Authors: Tyler J. Mitchell*, UNC Greensboro, Paul A. Knapp, UNC Greensboro, Thomas W. Patterson, University of Southern Mississippi
Topics: Climatology and Meteorology, Paleoenvironmental Change
Keywords: summer precipitation, climatology, dendroclimatology, southeastern United States, longleaf pine
Session Type: Poster
Presentation File: No File Uploaded
We examined short- and long-term changes in precipitation event types using instrumental (1940–2018) and tree-ring (1790–2018) data from North Carolina, USA. We documented the amount and frequency of summer(July–September) precipitation events using daily weather station data.

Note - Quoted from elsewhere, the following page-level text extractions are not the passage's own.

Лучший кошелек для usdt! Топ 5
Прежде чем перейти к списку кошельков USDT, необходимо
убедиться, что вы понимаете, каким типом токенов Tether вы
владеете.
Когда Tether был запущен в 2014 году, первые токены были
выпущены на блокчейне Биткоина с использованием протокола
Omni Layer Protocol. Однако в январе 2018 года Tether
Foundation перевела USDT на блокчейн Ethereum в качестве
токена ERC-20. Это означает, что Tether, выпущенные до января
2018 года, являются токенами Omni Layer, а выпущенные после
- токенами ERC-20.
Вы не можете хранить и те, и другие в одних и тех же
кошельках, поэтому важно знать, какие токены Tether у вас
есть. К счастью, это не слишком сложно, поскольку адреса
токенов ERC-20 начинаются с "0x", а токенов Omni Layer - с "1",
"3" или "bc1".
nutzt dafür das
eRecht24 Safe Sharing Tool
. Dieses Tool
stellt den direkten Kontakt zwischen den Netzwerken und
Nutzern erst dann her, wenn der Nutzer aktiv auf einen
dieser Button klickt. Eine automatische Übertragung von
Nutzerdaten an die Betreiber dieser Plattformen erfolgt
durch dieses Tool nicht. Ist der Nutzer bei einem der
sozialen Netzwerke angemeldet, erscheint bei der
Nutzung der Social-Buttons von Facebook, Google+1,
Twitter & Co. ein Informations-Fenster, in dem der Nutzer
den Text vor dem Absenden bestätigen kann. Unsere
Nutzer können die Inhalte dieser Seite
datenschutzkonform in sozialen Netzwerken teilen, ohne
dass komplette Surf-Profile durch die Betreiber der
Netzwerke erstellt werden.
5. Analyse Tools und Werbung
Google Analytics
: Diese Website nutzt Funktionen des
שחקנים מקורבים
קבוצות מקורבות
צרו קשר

Stationary front precipitation (SFP) represented 71% of total summer rainfall and SFP and convective uplift combined (i.e., quasi-stationary precipitation, QSP) represented 87%. SFP(r = 0.52, p<0.01) and QSP (r = 0.61,p < 0.01) precipitation reconstructions from a montane longleaf pine latewood chronology both recorded significant declines during 1940–2018, matching the instrumental record. Conversely, no significant change in either SFP or QSP occurred during the full reconstruction indicating the instrumental decline was unmatched throughout 1790–1939. Our method demonstrates that variations in latewood growth can be attributed to specific precipitation event types and that the relative contribution of each event type can be quantified over a multi-century period.